Ecological enhancement measures are those that actually improve the ecological condition of the development site (or an alternative site) after the development is complete. Ecological enhancement measures must, therefore, be over and above any avoidance, mitigation and compensation measures required to neutralise the impacts of the development on wildlife. Developments that provide ecological enhancements should be looked upon more favourably by the local planning authority.

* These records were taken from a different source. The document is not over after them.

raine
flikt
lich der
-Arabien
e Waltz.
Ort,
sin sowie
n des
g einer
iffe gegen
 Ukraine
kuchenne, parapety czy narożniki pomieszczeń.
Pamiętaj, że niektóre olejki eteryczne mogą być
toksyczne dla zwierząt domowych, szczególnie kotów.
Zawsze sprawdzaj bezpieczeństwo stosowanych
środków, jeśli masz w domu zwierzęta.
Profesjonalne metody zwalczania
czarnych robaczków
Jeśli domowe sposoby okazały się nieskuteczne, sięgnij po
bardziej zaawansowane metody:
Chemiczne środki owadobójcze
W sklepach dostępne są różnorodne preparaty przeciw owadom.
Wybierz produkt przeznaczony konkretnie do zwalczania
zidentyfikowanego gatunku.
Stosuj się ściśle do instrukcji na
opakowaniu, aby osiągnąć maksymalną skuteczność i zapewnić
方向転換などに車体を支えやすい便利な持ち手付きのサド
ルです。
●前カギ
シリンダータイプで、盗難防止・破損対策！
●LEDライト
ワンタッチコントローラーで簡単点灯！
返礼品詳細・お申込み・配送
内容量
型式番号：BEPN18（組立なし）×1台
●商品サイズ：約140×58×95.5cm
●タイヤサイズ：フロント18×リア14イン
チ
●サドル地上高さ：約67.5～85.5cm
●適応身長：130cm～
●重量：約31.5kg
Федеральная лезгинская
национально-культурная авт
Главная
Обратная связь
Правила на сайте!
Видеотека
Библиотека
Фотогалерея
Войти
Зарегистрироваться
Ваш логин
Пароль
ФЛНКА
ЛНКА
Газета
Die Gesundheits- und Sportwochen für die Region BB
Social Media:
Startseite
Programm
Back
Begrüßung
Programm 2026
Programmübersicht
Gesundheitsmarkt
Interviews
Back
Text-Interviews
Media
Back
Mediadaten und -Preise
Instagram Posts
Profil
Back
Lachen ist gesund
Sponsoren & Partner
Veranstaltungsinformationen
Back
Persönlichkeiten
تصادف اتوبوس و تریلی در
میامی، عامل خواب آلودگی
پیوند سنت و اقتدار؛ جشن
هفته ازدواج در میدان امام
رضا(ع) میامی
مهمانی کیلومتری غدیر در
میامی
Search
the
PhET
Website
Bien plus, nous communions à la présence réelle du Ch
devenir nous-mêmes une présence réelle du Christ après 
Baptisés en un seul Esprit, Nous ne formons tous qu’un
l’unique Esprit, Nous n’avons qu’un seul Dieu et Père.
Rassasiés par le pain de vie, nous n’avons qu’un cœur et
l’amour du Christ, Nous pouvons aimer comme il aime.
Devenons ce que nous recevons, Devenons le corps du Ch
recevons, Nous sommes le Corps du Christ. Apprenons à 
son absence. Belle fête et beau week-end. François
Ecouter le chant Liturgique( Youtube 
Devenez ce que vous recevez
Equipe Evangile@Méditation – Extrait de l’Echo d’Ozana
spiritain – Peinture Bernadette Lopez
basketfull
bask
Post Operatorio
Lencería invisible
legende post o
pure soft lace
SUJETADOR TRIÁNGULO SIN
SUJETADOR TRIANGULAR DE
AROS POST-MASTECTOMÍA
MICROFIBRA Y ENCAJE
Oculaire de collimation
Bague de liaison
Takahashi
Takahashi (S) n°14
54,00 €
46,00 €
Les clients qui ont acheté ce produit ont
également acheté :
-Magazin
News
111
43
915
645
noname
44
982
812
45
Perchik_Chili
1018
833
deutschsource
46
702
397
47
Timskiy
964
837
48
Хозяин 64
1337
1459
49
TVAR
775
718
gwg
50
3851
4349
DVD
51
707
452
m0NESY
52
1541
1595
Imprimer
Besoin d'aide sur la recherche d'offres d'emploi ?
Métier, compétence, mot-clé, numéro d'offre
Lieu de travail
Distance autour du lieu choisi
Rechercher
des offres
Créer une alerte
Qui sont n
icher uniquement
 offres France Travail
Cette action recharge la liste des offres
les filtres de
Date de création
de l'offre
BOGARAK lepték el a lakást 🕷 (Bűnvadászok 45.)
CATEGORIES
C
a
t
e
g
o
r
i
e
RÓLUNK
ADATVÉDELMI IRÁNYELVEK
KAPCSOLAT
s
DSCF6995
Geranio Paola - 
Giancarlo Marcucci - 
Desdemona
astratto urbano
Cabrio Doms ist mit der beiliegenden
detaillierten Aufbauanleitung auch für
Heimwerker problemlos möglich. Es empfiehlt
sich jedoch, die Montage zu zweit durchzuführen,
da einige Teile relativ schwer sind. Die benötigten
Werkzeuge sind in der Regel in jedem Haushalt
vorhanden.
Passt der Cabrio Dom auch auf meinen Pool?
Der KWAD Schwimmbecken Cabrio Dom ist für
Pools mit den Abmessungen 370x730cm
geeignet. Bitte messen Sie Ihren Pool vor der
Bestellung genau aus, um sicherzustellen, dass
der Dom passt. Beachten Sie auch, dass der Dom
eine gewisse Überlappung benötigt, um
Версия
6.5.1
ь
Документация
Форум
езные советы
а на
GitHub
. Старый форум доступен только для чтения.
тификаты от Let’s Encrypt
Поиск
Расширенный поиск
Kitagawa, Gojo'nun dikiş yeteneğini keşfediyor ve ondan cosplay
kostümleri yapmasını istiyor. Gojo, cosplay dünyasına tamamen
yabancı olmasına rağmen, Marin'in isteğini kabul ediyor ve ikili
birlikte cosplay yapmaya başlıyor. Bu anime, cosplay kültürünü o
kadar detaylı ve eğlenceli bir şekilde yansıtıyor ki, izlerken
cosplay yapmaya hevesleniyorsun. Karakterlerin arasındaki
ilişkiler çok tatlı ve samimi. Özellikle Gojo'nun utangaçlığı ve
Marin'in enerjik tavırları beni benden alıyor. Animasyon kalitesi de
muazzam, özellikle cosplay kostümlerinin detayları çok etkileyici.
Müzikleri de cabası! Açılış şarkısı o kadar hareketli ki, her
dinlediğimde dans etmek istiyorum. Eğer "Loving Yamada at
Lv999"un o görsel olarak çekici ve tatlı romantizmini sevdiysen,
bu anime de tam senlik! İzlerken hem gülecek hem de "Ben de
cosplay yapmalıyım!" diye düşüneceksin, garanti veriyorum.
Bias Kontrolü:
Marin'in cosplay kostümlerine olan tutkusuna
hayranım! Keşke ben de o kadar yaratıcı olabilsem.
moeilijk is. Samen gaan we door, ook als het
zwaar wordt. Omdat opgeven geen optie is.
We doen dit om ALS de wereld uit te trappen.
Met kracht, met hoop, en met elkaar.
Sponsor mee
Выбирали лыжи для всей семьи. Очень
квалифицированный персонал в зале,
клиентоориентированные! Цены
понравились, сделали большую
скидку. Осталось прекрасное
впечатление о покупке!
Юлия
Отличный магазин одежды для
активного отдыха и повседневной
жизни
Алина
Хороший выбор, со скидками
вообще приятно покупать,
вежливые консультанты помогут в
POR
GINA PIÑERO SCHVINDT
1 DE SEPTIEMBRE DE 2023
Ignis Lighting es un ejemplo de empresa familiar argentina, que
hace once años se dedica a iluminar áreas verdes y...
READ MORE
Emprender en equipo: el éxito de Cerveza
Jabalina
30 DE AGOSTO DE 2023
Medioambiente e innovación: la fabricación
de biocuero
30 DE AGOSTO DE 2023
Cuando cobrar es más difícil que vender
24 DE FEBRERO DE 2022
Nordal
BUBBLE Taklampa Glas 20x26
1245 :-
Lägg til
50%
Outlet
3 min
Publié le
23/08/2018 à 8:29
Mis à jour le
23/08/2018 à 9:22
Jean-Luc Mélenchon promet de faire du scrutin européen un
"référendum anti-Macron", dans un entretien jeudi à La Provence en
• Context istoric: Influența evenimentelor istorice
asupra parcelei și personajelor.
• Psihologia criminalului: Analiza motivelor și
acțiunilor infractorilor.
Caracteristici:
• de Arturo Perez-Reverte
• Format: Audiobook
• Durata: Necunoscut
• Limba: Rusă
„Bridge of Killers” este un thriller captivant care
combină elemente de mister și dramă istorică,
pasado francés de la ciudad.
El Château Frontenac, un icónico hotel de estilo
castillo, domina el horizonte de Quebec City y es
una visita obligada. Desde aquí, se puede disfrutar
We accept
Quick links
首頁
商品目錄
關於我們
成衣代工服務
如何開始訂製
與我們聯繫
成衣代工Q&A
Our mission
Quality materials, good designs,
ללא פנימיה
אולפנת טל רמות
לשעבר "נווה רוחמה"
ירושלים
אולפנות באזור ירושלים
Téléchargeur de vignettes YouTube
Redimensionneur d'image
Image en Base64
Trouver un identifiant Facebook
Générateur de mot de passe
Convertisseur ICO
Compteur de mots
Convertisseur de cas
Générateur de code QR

The law, central government planning policy and, increasingly, local planning policy, now point towards the enhancement of biodiversity as part of the development process. Features that are increasingly being included in development designs as measures to enhance site biodiversity include:
- Setting aside space within the development site in which to create woodland, wetland, wildflower meadows or other habitats of value to wildlife
- Using native plants in the landscaping design, which are of value in their own right and as habitat for other wildlife
- The addition of a green roof on one or more buildings, providing habitat for plants and animals typical of brownfield sites
- The use of climbing plants on walls within the new development which can provide shelter and foraging opportunities for wildlife
- The inclusion of bird and bat boxes within the structure of new buildings
- Use of sustainable urban drainage systems which double as wildlife habitats, for example, swales and balancing ponds
An alternative to including biodiversity features within the design of the new development may be to finance the enhancement of a nearby site of nature conservation interest or even the creation of new habitats on other land of low current ecological value.